THIRD READING.
"Thy God whom thou servest continually, He will deliver thee."—Dan. 6:16.
THERE was another king of Babylon, and his name was Darius. It was the strange, foolish way of his people to treat him as if he was a sort of a god, and more than man; and one day his people came to him and begged him to make a law that for thirty whole days nobody should say their prayers to any god, or ask anything of any man, except of Darius the king; or if they did, they should be thrown to the lions, to be eaten up.
Darius thought this was all to do him honor, so he made the law that thus it should be. Now when a law had once been made by the king of that people, it could not be changed. So nobody was to say their prayers to anyone but the king for all that time.
But by-and-by the king's people came and told him that there was one old man who did not attend to his law, but that they had watched him in his own room, and there he said his prayers three times a-day, just as if the king had made no law at all.
The king was very sorry when he heard who it was, for this man who would not leave off saying his prayers was the man he trusted most in all the kingdom.

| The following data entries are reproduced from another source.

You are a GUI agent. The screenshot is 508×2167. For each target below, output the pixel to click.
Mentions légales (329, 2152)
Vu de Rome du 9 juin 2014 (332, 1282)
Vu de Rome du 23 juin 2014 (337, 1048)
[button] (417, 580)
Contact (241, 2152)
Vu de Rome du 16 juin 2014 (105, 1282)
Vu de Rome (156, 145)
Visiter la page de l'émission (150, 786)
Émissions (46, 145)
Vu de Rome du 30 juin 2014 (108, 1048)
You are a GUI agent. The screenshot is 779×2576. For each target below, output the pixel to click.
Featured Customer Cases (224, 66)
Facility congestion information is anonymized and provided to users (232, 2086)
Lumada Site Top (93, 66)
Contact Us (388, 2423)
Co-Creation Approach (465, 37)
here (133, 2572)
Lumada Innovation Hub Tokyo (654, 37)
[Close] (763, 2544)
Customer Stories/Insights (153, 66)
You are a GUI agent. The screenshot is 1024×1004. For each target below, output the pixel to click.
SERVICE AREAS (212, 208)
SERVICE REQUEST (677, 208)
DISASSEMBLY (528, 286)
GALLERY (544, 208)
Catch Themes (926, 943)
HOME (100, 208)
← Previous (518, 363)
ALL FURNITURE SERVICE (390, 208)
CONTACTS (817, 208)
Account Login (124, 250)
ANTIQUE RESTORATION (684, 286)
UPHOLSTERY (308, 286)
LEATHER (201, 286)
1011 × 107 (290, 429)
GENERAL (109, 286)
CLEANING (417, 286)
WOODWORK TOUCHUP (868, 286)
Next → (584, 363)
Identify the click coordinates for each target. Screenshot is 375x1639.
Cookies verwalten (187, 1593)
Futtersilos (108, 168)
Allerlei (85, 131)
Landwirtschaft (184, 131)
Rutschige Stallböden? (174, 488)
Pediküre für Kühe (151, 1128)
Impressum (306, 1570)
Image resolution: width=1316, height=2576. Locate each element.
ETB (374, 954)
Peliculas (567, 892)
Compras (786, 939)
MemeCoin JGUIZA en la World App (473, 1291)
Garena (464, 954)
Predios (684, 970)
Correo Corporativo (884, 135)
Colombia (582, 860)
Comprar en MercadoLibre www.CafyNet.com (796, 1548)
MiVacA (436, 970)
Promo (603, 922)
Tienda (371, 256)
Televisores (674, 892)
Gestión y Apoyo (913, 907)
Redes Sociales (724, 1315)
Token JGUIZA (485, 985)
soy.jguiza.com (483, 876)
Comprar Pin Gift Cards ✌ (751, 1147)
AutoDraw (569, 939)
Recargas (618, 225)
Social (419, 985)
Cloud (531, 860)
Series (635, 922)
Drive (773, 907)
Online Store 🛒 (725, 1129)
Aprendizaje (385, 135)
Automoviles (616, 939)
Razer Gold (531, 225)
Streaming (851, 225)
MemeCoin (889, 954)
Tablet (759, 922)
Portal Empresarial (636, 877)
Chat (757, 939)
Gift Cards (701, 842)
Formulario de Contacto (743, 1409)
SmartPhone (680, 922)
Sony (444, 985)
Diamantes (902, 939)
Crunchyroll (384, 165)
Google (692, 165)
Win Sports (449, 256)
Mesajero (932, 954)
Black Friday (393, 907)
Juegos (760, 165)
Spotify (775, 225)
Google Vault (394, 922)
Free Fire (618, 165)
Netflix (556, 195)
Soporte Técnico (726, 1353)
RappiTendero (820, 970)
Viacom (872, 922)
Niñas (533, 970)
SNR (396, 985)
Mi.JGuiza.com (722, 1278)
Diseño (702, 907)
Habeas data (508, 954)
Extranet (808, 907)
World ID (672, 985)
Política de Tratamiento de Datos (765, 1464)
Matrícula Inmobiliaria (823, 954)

It was Daniel, one of the captive Jews, son or brother to one of the last kings of Jerusalem. He had been taken to Babylon when he was a very little boy, and now he was quite an old man, but he had never ceased praying to the great God of Heaven, and he was not going to leave off now. He was a prophet of the Lord, and very wise, and he was one of the king's very best advisers, so Darius was greatly grieved when he was accused.
But Darius could not help himself; the law that had once been made could not be broken, and these spiteful people declared that Daniel must be thrown to the lions. All day long the king tried to get his wise good counsellor saved from this dreadful fate, but he could not succeed; and at evening Daniel's enemies came to take him and throw him to the lions in their den.